# Vortex Generator?



## TheMadCheshire (Dec 30, 2004)

Hello all, while basically just looking on ebay outta bordom, i stumbled across this: 

http://cgi.ebay.com/ebaymotors/Bett...018942237QQcategoryZ42604QQrdZ1QQcmdZViewItem

have any of you heard of this at all? Seems like it'd work, but i've not heard a thing about it. Any opinions?


----------



## b14sleeper (Dec 31, 2004)

its basically a mock up of the TORNADO air system. they work, i had one in my sentra, which got me better mileage. i would buy it, but buy the real thing, they go for around sixty bucks a pop, but it saves alot in the long run


----------



## TheMadCheshire (Dec 30, 2004)

Awsome. I should buy one. You got any links as to where i could about buying one? i'm searching right now but if you have them off hand, save me some time! haha.


Edit: just found one online. Think i'm going to my local autozone to pick it up. thanks! Will post results... hopefully.


----------



## I'm tired of my usernamee (Feb 16, 2004)

I'm sorry but that would not work, if anything, that restricts even MORE than the tornado going by the pics. You shouldnt ever block an airway and expect gains. Try running a mile while sucking air through a straw....


----------



## b14sleeper (Dec 31, 2004)

well that vortex generator blocks airways, but the tornado(well it does come in the way) but it spins the air coming in so it is more cooler or something like that.. all i know is that it works.


----------



## boosteddet (May 29, 2003)

thse are nice.. works great on EVOs


----------



## TheMadCheshire (Dec 30, 2004)

Well, after puttting it on and trying it out a little, i can honestly say i feel a slight boost. Now its nothing like a turbo or anything, but you can feel a little boost. I'll report on gas milage after tonite because i gotta go drive up to boulder(about 35 miles away) and back and then again and back. Lets see what happens after 140 miles. And i didn't get that ebay ripoff i went to autozone and bought the tornado one. It looks a lot different and looks like it works a lot better than that ebay ripoff.


----------



## b14sleeper (Dec 31, 2004)

boosteddet said:


> thse are nice.. works great on EVOs


OMG, did you even bother to look at the site he posted, same name but different item.


----------



## thestunts200sx (Jul 11, 2005)

if you want a visual of how it works.....get a big bottle, like a 2 liter.....turn it upside down and keep your thumb under the opening and start moving your hand in a counter clock wise motion really fast, like your stirring something....and you see the water inside start to spin up....then remove your thumb......the vortex created allows more water to come out then if you had the same/like bottle with same amount of water and had the end up cut off and removed your thumb....
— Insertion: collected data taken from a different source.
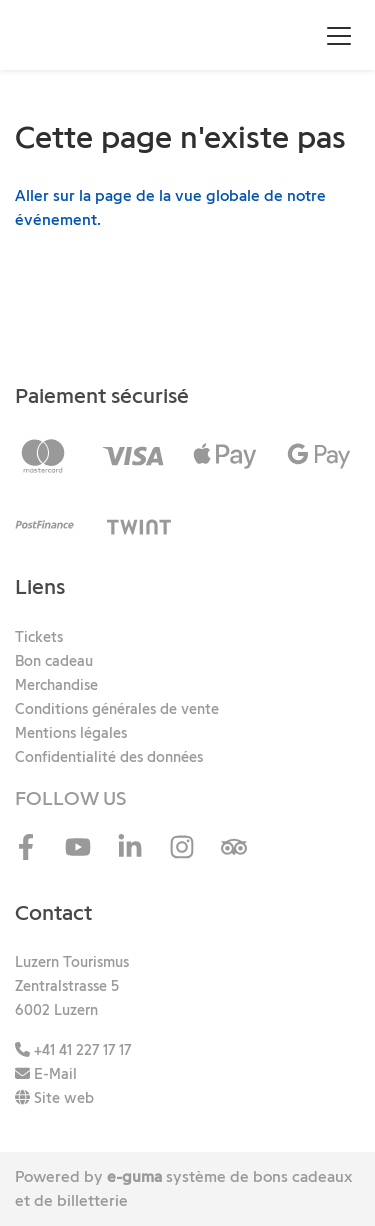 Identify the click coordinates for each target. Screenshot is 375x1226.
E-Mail (46, 1074)
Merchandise (56, 685)
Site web (54, 1098)
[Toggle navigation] (339, 35)
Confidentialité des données (109, 757)
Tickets (39, 637)
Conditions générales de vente (117, 709)
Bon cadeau (54, 661)
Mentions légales (71, 733) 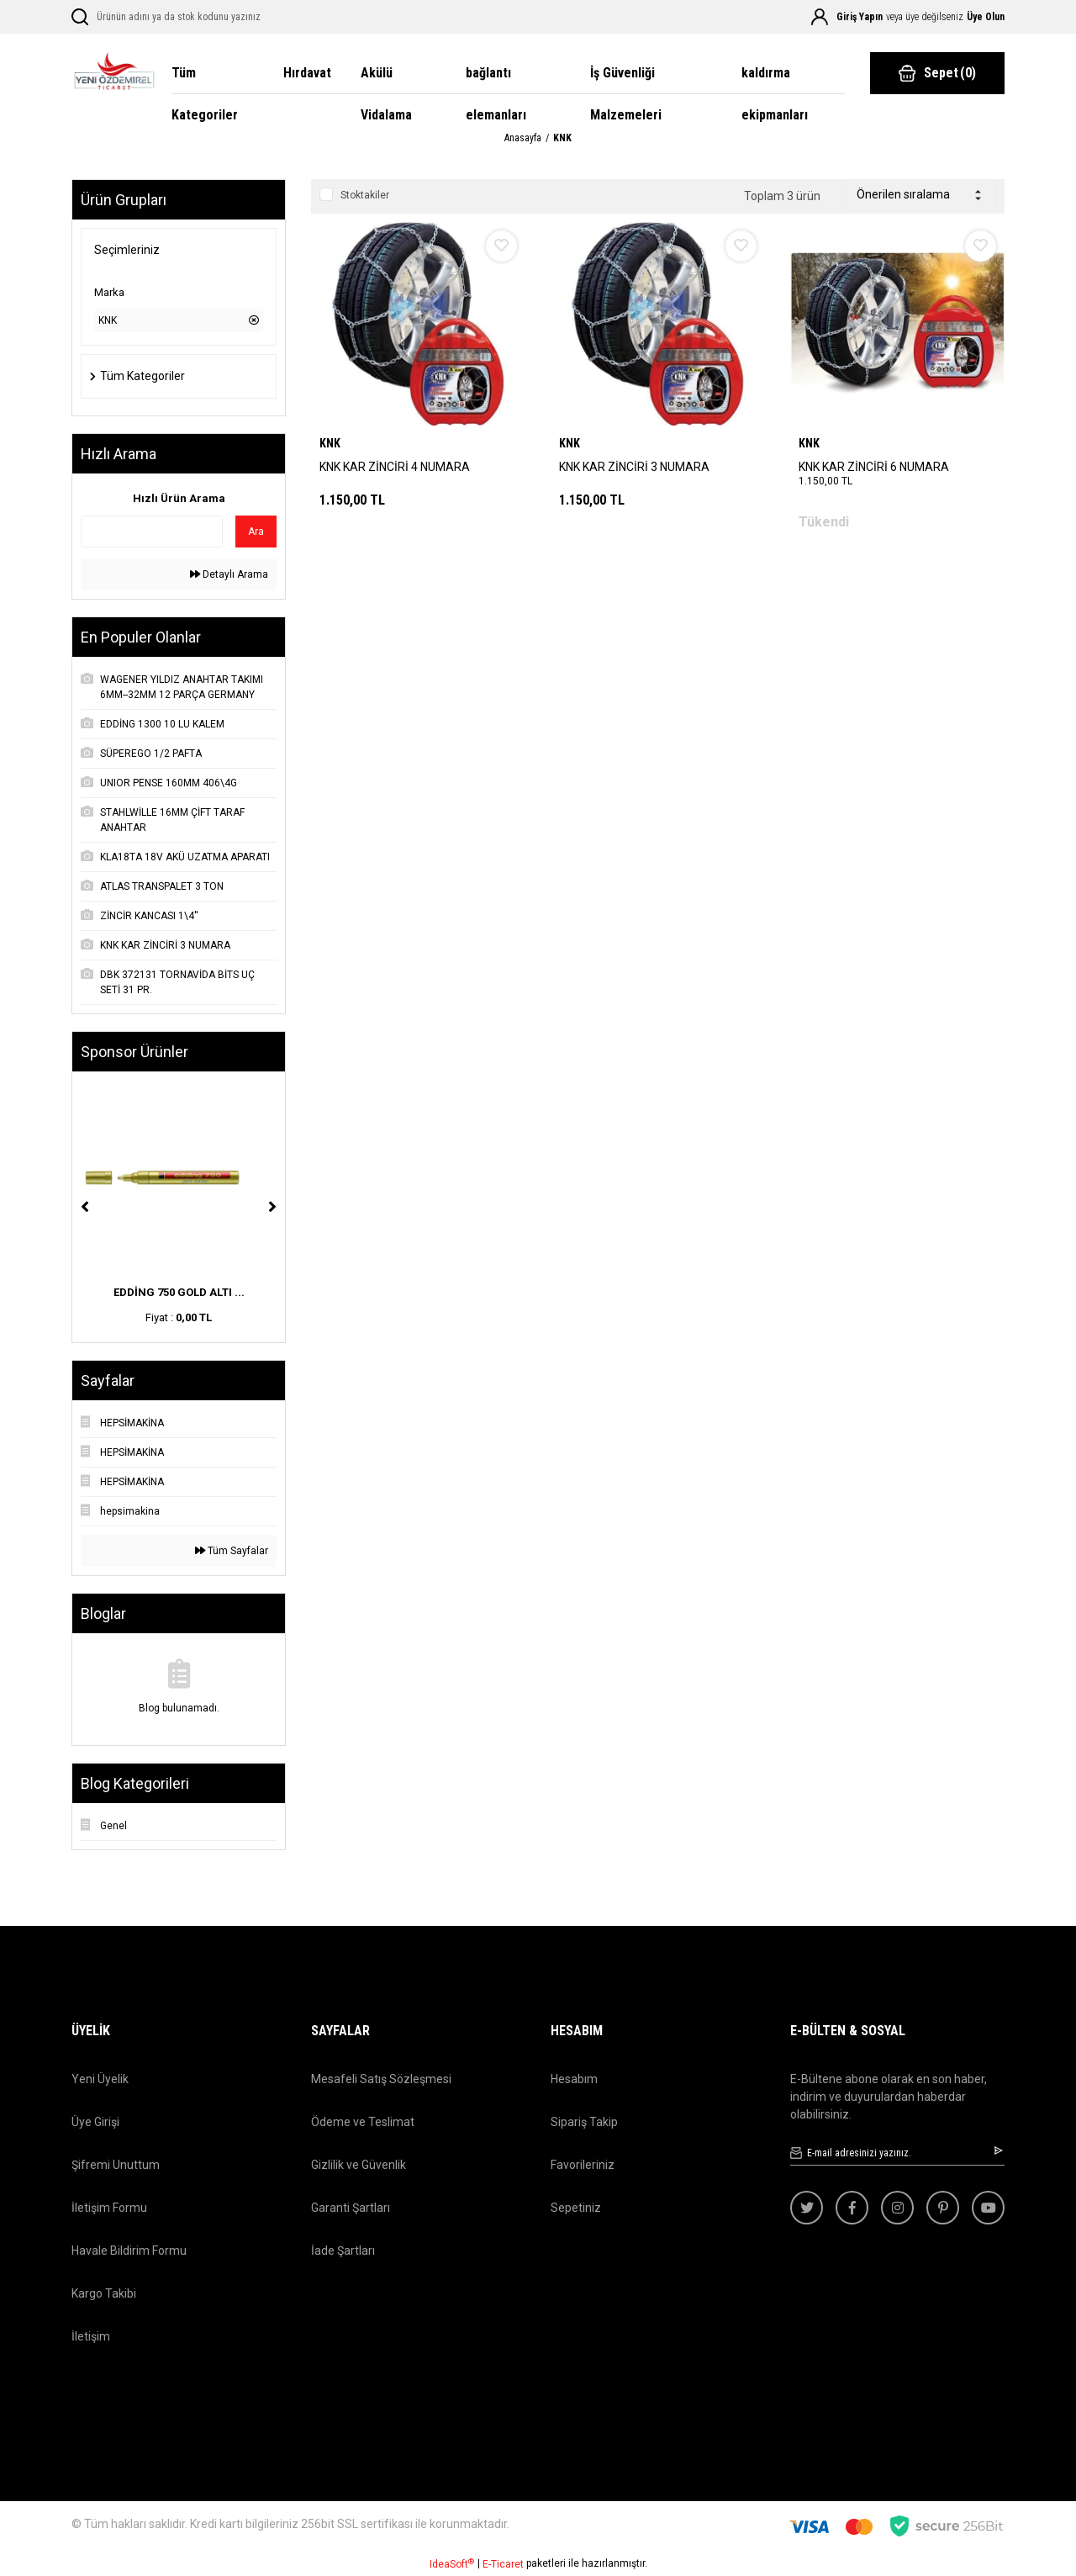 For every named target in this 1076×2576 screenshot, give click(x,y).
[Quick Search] (152, 531)
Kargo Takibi (103, 2293)
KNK (562, 138)
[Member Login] (819, 16)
obviously...over time the vortex loses its power....but if it were to continue at the same velocity....the water will escape faster in that sense then it would the other way......try it.


----------



## I'm tired of my usernamee (Feb 16, 2004)

More Power: Whether you have a stock or aftermarket air intake system, you will see a power increase of up to 35 horsepower.

Smoother Shifting: Vehicles with an Automatic Transmission will shift smoother than before


enlighten me as to how either of this is true..... 
also explain how it is a cosmetic mod.

Water and air are two completely different things. They react differently to different conditions. To accurataly put your test to work, replace water with air and see how well it works since I know you dont put water into your engine.


----------



## TheMadCheshire (Dec 30, 2004)

blah! i'm sorry, i saw mod and thought, oh it should go there. Later i rethought and "oh damn, i put it in cosmetic mod, humm.. my bad". 

Anywhos, it saved me some gas mileage, i've not hit mid tank and i'm over 150 miles. So i'm thinking its all gravy. I filled up just after i made my long trip northward and yeah. I was going atleast 80 the whole way. I know, i drive fast, but on the highway here, there are two speeds: 80+ and the speed limit. uhh.. so 55 vrs 80+, i think i'll go 80+.

and i think the ebay link is a little overblown just like every other thing on there.


----------